MSG dikelompokkan dalam golongan food aditif ( bahan tambahan pangan ) yang penggunaannya sampai saat ini masih sering diperdebatkan. Tidak ada batasan resmi mengenai penggunaan MSG, hanya saja pada beberapa individu yang sensitif, MSG menyebabkan mual, pusing, demam dan sakit kepala, yang banyak diasosiasikan sebagai Chinese Restaurant Syndrome. Istilah ini awalnya dari kejadian yang dialami pada konsumen restoran makanan Cina di USA yang mengalami gejala-gejala mual, pusing dan muntah-muntah. Meskipun dalam penelitian selanjutnya tidak terbukti secara ilmiah tetapi terlanjur latah sehingga masih diyakini sampai sekarang oleh sebagian masyarakat.
Event, jika dianalogkan, tanda-tanda yang dinamakan
Chinese Restaurant Syndrome sebenarnya lebih mendekati pada
gejala hipersensitifitas atau alergi makanan (
or part of it). Mbak Rie itu salah satu contoh individu yang sensitif (MSG), saat habis makan bakso di tempat tertentu ( no mention the name ya?) pasti pusing dan demam. Bisa sampai pada kesimpulan demikian, karena pada kesempatan kedua melahap bakso di tempat yang sama, Mbak Ririe ngalami gejala yang mirip dengan kejadian kali pertama menyantap bakso di tempat tersebut.
MSG pada suhu ruang memiliki bentuk kristal garam tak berbau, kristal ini akan larut ke dalam alkohol dan air. Dan ketika dipanaskan MSG akan terdekomposisi menjadi glutamat. Jadi, makanan macam bakso dan mie ayam gitu, biasanya kan disajikan dengan kuah panas, dan di mangkuk saji biasanya ditambahkan MSG. Naah, ketika MSG bertemu dengan kuah panas, strukturnya akan berubah menjadi glutamat yang memiliki komponen umami yang akan merangsang kuncup – kuncup pengecap di lidah untuk menjadi lebih sensitif.
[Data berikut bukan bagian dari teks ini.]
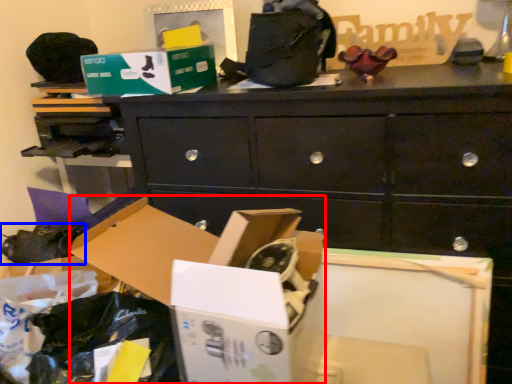 Question: Which point is closer to the camera, storage box (highlighted by a red box) or shoe (highlighted by a blue box)?

Choices:
 (A) storage box
 (B) shoe

Answer: (A)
Di saat yang sama, bertemu pulalah lidah dengan komponen lemak yang biasa ditambahkan dalam kuah bakso dan mie ayam. *harus saya akui, gajih/lemak sapi dalam kuah bakso adalah guilty pleasure yang sepleasurepleasurenya* Wah, ya ini yang akhirnya membikin makanan – makanan macam bakso dan mie ayam itu menjadi endess. Dan ketika dibawa pulang, tentu saja kuah sudah menjadi dingin, which is, glutamat akan bereaksi dengan komponen lain dalam makanan dan lemak dalam kuah pun sudah membeku (njendhal, jawa-red). Rasa endess ini ga akan bisa kembali walaupun kuah dipanaskan ulang karena struktur glutamat sudah berubah dan asam lemak sudah terurai.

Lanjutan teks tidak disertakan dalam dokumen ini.